We've been assuming: if a large model can correctly describe an image, it "understands" that image.
This paper, published May 14, says: not necessarily.
Titled "Senses Wide Shut: A Representation-Action Gap in Omnimodal LLMs," authored by researchers from Nanyang Technological University (Ziwei Liu's team). The core finding is counterintuitive — omnimodal LLMs (models that process text, images, audio, video simultaneously) have a systematic gap between "representation-level" visual understanding and "action-level" output.
The Discovery
Simply put: a model may genuinely "see" image content (internal representations are correct), but when answering questions or performing tasks, its output doesn't match that understanding.
This isn't a "hallucination" problem — hallucination is when a model fabricates non-existent information. This is weirder: the model knows the correct answer (extractable from internal representations), but says a different answer.
The paper uses the "Senses Wide Shut" metaphor — like someone looking at things with eyes open but reacting as if they didn't see.
Why This Matters
Omnimodal models are 2026's hot direction. GPT-4o, Gemini, Qwen-VL, Claude's visual capabilities are all iterating fast. Everyone's racing to "support more modalities."
But this paper asks a more fundamental question: "Seeing" ≠ "Using."
If a medical AI can correctly identify tumors in X-rays (representation correct) but gives a diagnostic suggestion of "no abnormalities found" (action wrong), the model's clinical value is zero — or negative.
Technical Details
Key methodology:
- Probe internal representations — directly read the model's visual representations to confirm "what it saw"
- Compare output behavior — check textual/action output for the same visual input
- Quantify the gap — measure the inconsistency between representation and action
This goes much deeper than traditional "give a model an image, see what it says." Traditional benchmarks only look at output, not what's happening "inside the model's head."
My Take
The paper's value isn't "pointing out a problem" — everyone knows multimodal models have issues.
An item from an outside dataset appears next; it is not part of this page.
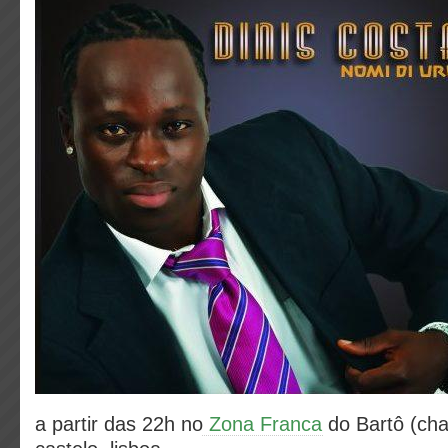
a partir das 22h no
Zona Franca
do Bartô (chap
Its value is precisely locating the problem at the "representation-action" interface layer.
Direct implications:
- Model evaluation: output-only benchmarks may severely over/underestimate model capabilities
- Safety alignment: if a model "knows" but "doesn't say," traditional RLHF may fail
- Multimodal Agents: agents making decisions based on visual understanding need additional verification layers
Ziwei Liu's team consistently produces high-quality multimodal research. If these findings replicate across more models, the omnimodal development roadmap may need rethinking — not "add more modalities" but "ensure existing modality understanding reliably translates to action."
The next challenge for multimodal isn't "make it see more" — it's "make it do what it says."